Premiering Wednesday on TVGN (the TV Guide network), Unusually Thicke is the latest edition in the “celebrity” faux reality genre. We get what’s obviously supposed to be an intimate look at Alan Thicke’s closest family relationships, that is his wife, Tanya, who takes nearly every opportunity to mention she’s half her husband’s age, and son, Carter.
In the first episode, Tanya wants to declutter their home, stuffed with nostalgic keepsakes and loads of swag bags from celebrity events. Carter smells a money making opportunity in the form of a garage sale, and Alan, accused of being a hoarder, doesn’t defend himself so much as convict by trying to smuggle his prized possessions from the house.

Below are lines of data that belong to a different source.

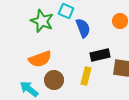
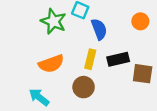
yellow rectangle: (86, 76) -> (90, 59), moved
brown circle: (54, 80) -> (84, 87), moved

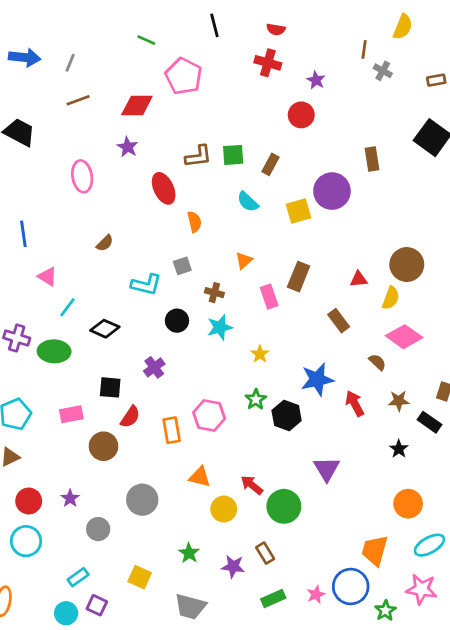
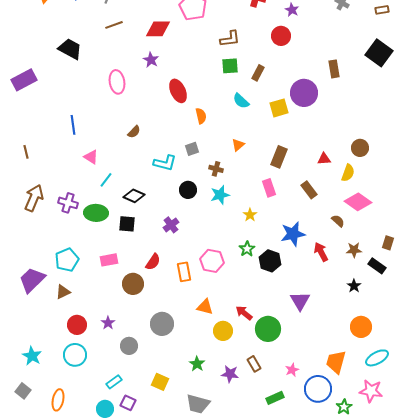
brown L-shape: (198, 156) -> (230, 39), moved
brown circle: (407, 265) -> (360, 148), size x0.7
pink rectangle: (269, 297) -> (269, 188), moved
black square: (110, 387) -> (127, 224), moved
pink star: (316, 595) -> (292, 370), moved
green rectangle: (273, 599) -> (275, 398), moved

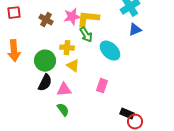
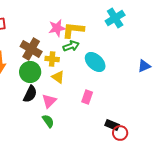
brown cross: (46, 20) -> (31, 49), moved, size x1.5
blue triangle: (135, 30) -> (144, 66), moved
green arrow: (86, 35) -> (71, 46), turned -77
pink triangle: (64, 90) -> (49, 101), turned -42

If it sounds like the premise of a typical sitcom, you’re right. Unusually Thicke doesn’t try very hard to present the idea that we are watching unfiltered or unscripted events. Rather, the entire episode feels so constructed through careful editing that it almost feels disingenuous. And, just so no one gets too sickened by the family’s tour through their expensive possessions, each of them mentions donating the funds to charity so much, they should’ve thrown in $100 for each time they speak those words.
Unusually Thicke boasts a slew of guest stars over its 14 episode season, beginning with comedian Bob Saget, whose arrival arouses jealousy and competitiveness in Alan. Again, much more like a sitcom than reality. There’s even a larger “story” arc involved as Tanya reveals a desire to have a new baby and wonders how Alan is going to feel.
Although I’m far from the target audience for Unusually Thicke, I found myself sucked in just to see what happens next or what cringe worthy words come out of someone’s mouth. And I have to admit there are moments of fun here as well. Fans of carefully constructed portrayals of celebrity life will find much to love and return to with Unusually Thicke. And why not? There’s something to be said for taking a break from the cannibalistic, drug dealing anti heroes that populate or television diets. Unusually Thicke fulfills exactly what it promises, and that’s rare these days.